Air Force Delay On Radar Plane Fix Hurts Soldiers
Issue Brief
Every day, one of the Air Force’s 17 Joint Stars radar planes takes off from a base in Southwest Asia to conduct secret intelligence-gathering missions. A multimode radar installed on the plane’s belly monitors ground movements over a 35,000 square-mile area, and can focus in on specific targets such as suspicious Toyota SUVs to track their movement and take pictures. The intelligence is shared as it is collected with combatant commanders, soldiers in the field, and other folks who would prefer not to be identified.
Joint Stars — the official name is the E-8C Joint Surveillance and Target Attack Radar System — is one of America’s premier intelligence assets.
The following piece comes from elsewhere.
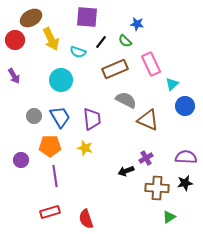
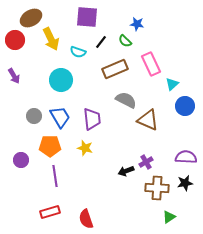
purple cross: moved 4 px down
Its ability to collect several distinctly different types of intelligence at the same time, and then merge them into a composite picture of what’s happening on the ground, is unique. Unmanned aerial vehicles are too small and under-powered to generate equivalent breadth and depth in their collections, while reconnaissance satellites are too far away. The quality is so good that during the Iraq conflict, U.S. warfighters were able to find and kill enemy armored vehicles in a raging sandstorm without harming nearby civilians.
So of course the Air Force is doing everything it can to support this perfect example of how airborne intelligence can support soldiers on the ground, right? Well, guess again. The service has repeatedly short-changed Joint Stars while pouring money into other projects nowhere near as relevant to the current fight. During the Bush years, Air Force leaders pushed for an overpriced replacement plane that even Rumsfeld wasn’t willing to fund. Then, after Secretary Gates took over, the service decided not to install software and hardware upgrades that would have enhanced the radar’s sensitivity — even though a billion dollars had been spent on developing the upgrades. Now, it can’t even find money to replace the plane’s failing engines.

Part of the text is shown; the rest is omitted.